I have been divorced and lived on my own for over 20 years. I was left in lots of debt which I have paid off and now have my own house and money in the bank. I used to tell myself that I was happy on my own until I had a short lived relationship last year and that showed me that I really wanted someone special in my life. But I have always been adamant that I wanted someone who had the same things that I have.
I have met a few people from OLD but none have been right in one way or another. Now, to the potential problem - I have been chatting for a few days (not met yet) to someone who contacted me. He seems to be a really nice man who has also been on his own for a few years. So far, so good and I have a really nice feeling about him and its the first time that has happened.
This morning, he has phoned to tell me about his financial problems. He had his own business up to a couple of years ago. He employed over 10 people but the recession hit and he hung onto the business and tried to make it work for too long. He ate up all his savings before he pulled the plug. He now works for a company.

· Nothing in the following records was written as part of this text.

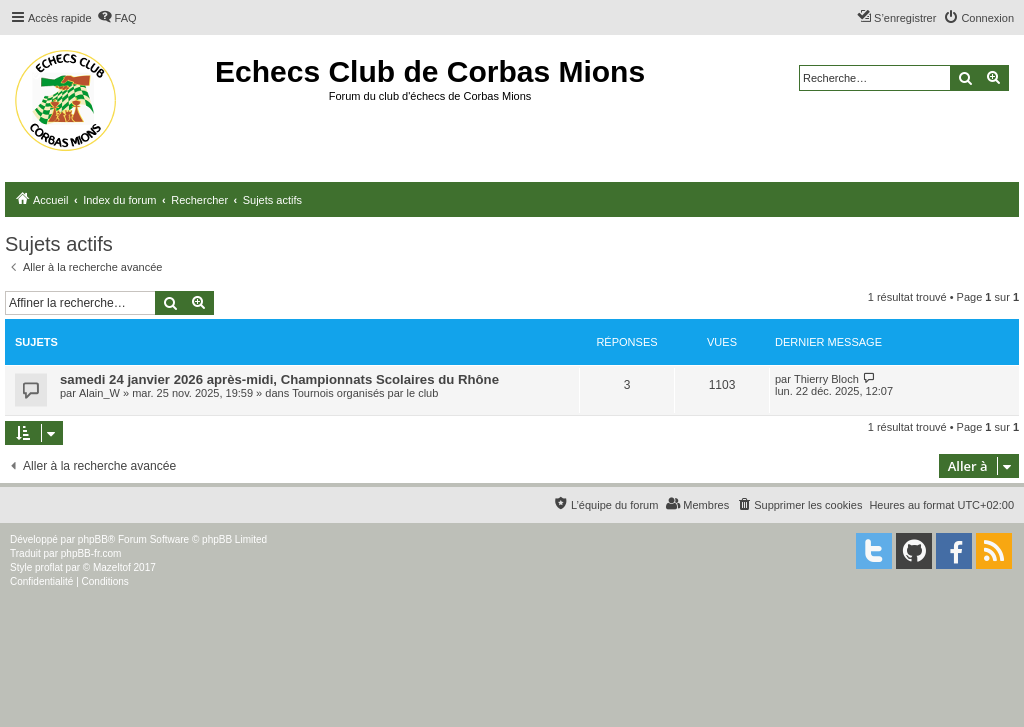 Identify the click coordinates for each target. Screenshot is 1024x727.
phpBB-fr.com (91, 553)
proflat (49, 567)
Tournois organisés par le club (365, 393)
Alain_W (99, 393)
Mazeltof (112, 567)
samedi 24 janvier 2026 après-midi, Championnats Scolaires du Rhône (279, 379)
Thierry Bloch (826, 379)
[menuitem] (117, 18)
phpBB (93, 539)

He gave up his house and lives in a rented room above a pub with a view to living as cheap as possibly to pay off all his debts in the next year.
I always told myself that this would be a deal breaker. But I have been there, part of me appreciates that he has told me early enough to pull out, part of me thinks Run Away !!!
But, after having counselling in the last few months I have began to understand that I always look for the negative in any situation. That I expect things not to work and dont give anything a chance.
He says that he doesnt want my money - that anywhere we go we will pay halves which I am happy about. Do I give it a chance or not ?
No idea - am thinking that I might just run with it for now but be very careful.